Sedition by Example VIII: The Green Ray

(Being an ongoing series exposing the abuses perpetrated under our archaic law against sedition)

Editorial, The Green Ray, May 1st, 1918:

The Memory of the Dead.

Once again it is our privilege to commemorate the men and deeds that made Easter Week, 1916, the most glorious pages in the annals of our race. "Life springs from death," said the first president of the Irish Republic, and fully believing in the truth of his words he ventured everything, and gave up all. We see that the vision God vouchsafed him was interpreted faithfully by the scholar and soldier, for can we not see rising from the rim of the northern ocean the resusciated Irish nation. Seventeen graves there are in Erin on which no man or woman may lay a flower, but vain! vain! vain! is that malice that extends beyond this world - to the tyrant it returns with redoubled fury, confounding him and laying him in the dust before the eyes of the nations, and raising up in power before him the little nation he attempted to destroy. To-day we see the value of those seventeen graves upon which no man or woman may lay a flower; we realise that the spirits of the martyred are permeating the soul of Erin, and that never before did she present so united a front to the world as she presents to-day. Truly God exalts the humble and cast down the proud. Precious to us should be the memories of the brave who gave up everything that the soul of Erin might be saved.
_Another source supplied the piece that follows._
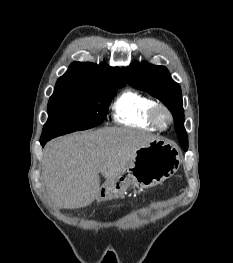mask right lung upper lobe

Let us remember the words of the First president of the Irish Republic, as, standing over the grave of O'Donovan Rosa in Glasnevin, he spoke for Ireland's untameable soul: "While Ireland holds these graves Ireland unfree will never be at rest." - The Editor

These words were deemed seditious for exciting disaffection against the government, inciting disorder, and encouraging the commission of offences against the public order, and both the newspaper's manager, Albert James Ryan, and its editor, Thomas Padraic Cummins, were prosecuted. Both were convicted and sentanced to 11 months imprisonment with hard labour.